## Your objective:
Word for word, give the records again, dropping any picture they hold.

## Given data:
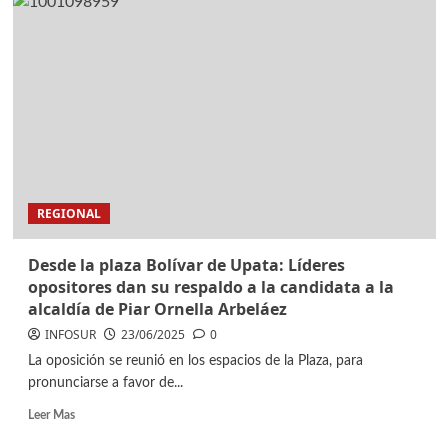
REGIONAL
Desde la plaza Bolívar de Upata: Líderes
opositores dan su respaldo a la candidata a la
alcaldía de Piar Ornella Arbeláez
INFOSUR
23/06/2025
0
La oposición se reunió en los espacios de la Plaza, para
pronunciarse a favor de...
Leer Mas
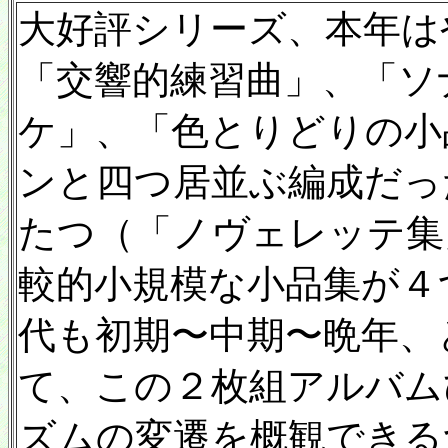
大好評シリーズ、本年は
「交響的練習曲」、「ソ
ケ」、「色とりどりの小
ンと四つ居並ぶ編成だっ
たつ（「ノヴェレッテ集
較的小規模な小品集が４
代も初期〜中期〜晩年、
て、この２枚組アルバム
ズムの変遷を概観できる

## Exercise result:
REGIONAL
Desde la plaza Bolívar de Upata: Líderes
opositores dan su respaldo a la candidata a la
alcaldía de Piar Ornella Arbeláez
INFOSUR
23/06/2025
0
La oposición se reunió en los espacios de la Plaza, para
pronunciarse a favor de...
Leer Mas
大好評シリーズ、本年は
「交響的練習曲」、「ソ
ケ」、「色とりどりの小
ンと四つ居並ぶ編成だっ
たつ（「ノヴェレッテ集
較的小規模な小品集が４
代も初期〜中期〜晩年、
て、この２枚組アルバム
ズムの変遷を概観できる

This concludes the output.